Likewise for every other mundane experience. There is electrical current coming out of my wall sockets when I plug things in, and I accept that as evidence that the wiring in my house is actually functional, and that it’s hooked up somewhere to a power supply, but I haven’t actually traced that wiring back to the (probably) coal plant that is generating electricity for me. The fact that my computer is working right now is evidence for something, sure, but the majority of the “things” that make it work are mostly assumptions on my part.
What I actually have is a consistent worldview built on a model I’ve tested on a few key points, and that seems to hold up well under most circumstances. That’s all any of us have. You can be a devout Catholic who believes in transubstantiation and the trinity and dead saviors rolling back stones, and you can say exactly the same thing — your model of the universe simply includes some fundamental assumptions mine doesn’t, and vice versa. You can even carry out the same logical process that I do with my wiring. You can say you’ve done spot checks of the pieces of your theology that matter to you now, and they hold up, but just as I haven’t visited the coal plant, you haven’t yet visited Heaven. You get satisfaction out of your weekly Mass, just as I’m happy with my house wiring and tooth-brushing, and that’s enough for now.
One difference, though, is that I’m a fan of testing my assumptions, mostly. We have this scientific method we use that allows us — even encourages us! — to examine and verify the stuff we don’t know, even if, to be perfectly honest, we can’t possibly examine everything. A scientist or a philosopher is going to inspect key assumptions now and then, and try to build better models of the world as they go, sometimes throwing out perfectly serviceable models, like religion, for others that get some, but never all, of the details better. Never lose sight of the fact that we’re all dealing in approximations, however, and most of what we think is true is actually simply consonant with our current model.

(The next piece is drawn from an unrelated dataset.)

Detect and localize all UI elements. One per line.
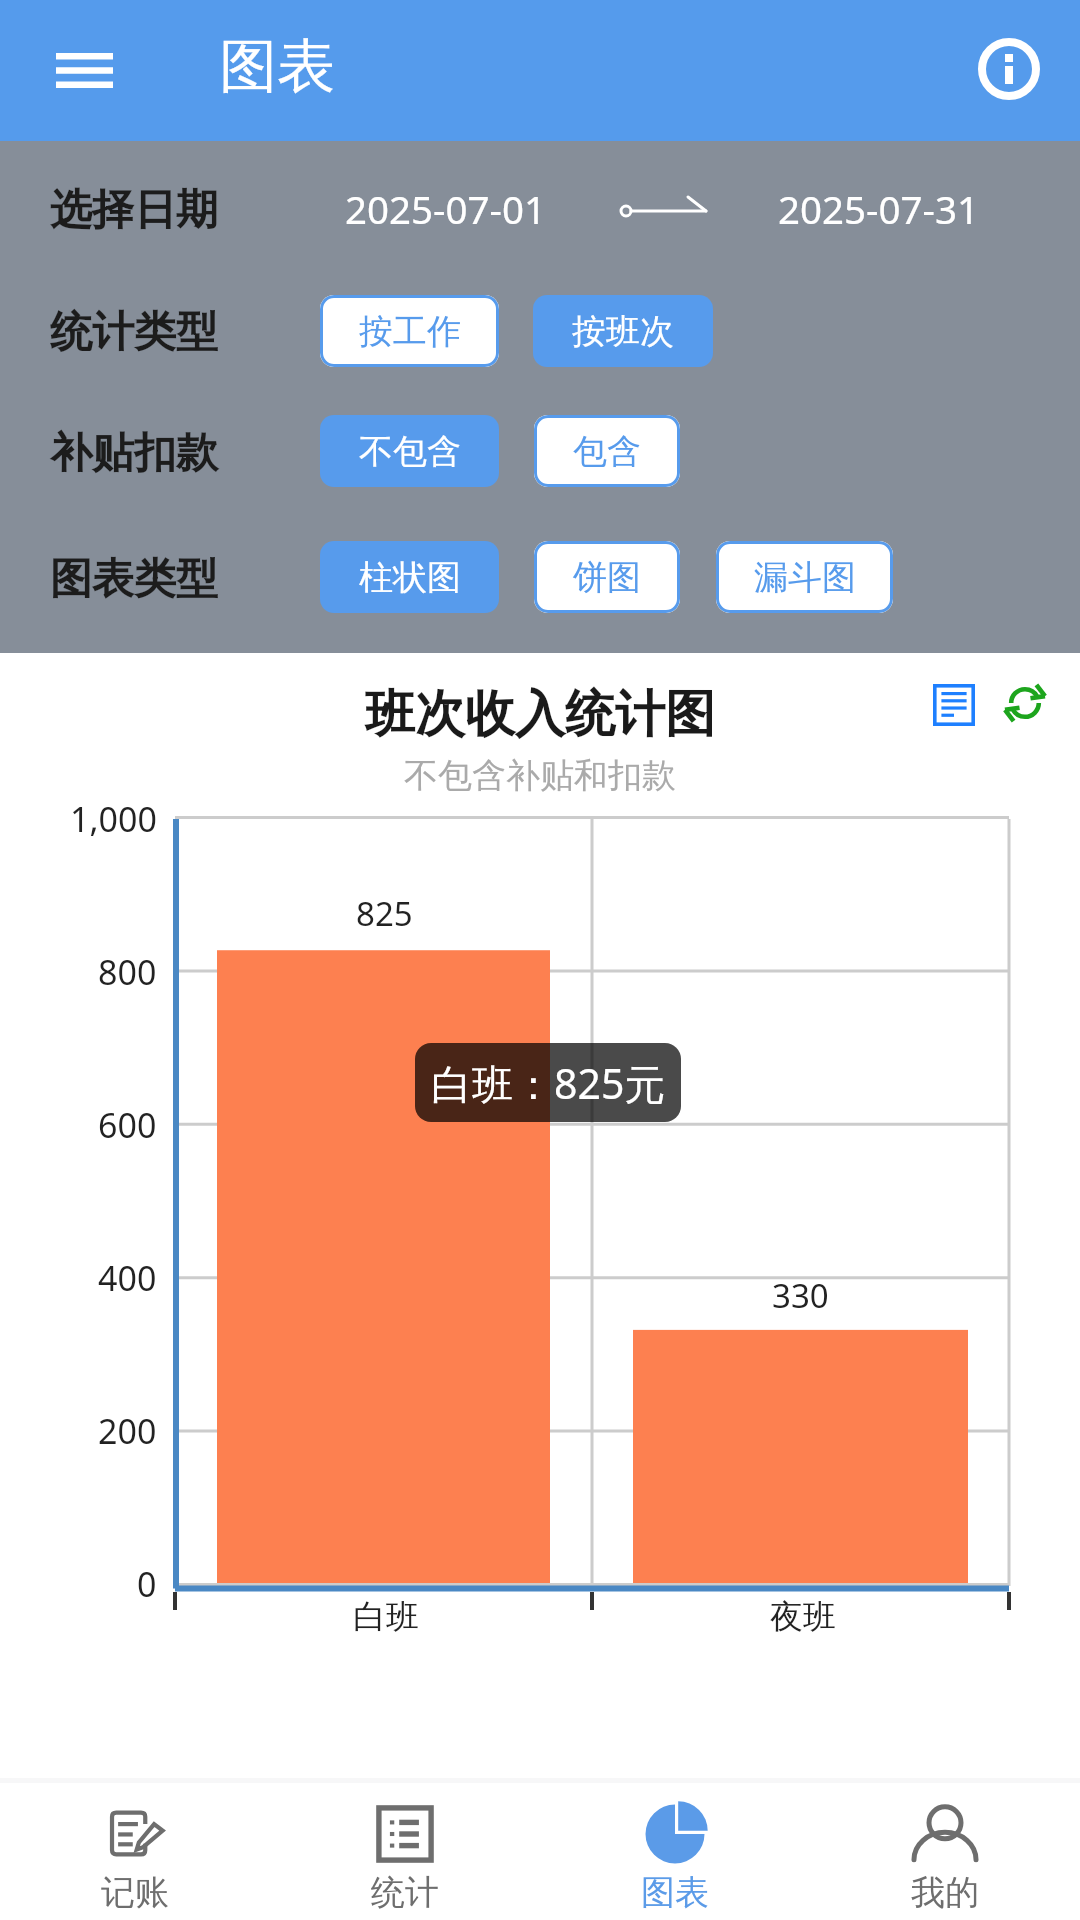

That’s one of the dangers of the kind of atheism held by the guy I took that quote from. It was taken from a conversation in which he actually refuses to consider evidence against his deeply held belief that women who accuse men of harassment are not trustworthy, and he offered up that statement as a testimony that his beliefs are all true, because as an atheist, he doesn’t believe in false things lacking in evidence. It’s a dangerously cocky dogmatism that far too many naive atheists support, where the fact that he has examined a few key points in his worldview (although, more likely, he’s had them handed to him when he read a book by Dawkins), means he has therefore verified all of his opinions with evidence. If he believes it, it must be a fact, because otherwise he wouldn’t believe it.
You’re supposed to practice this idea called epistemic humility. An awful lot of atheists seem to lack it.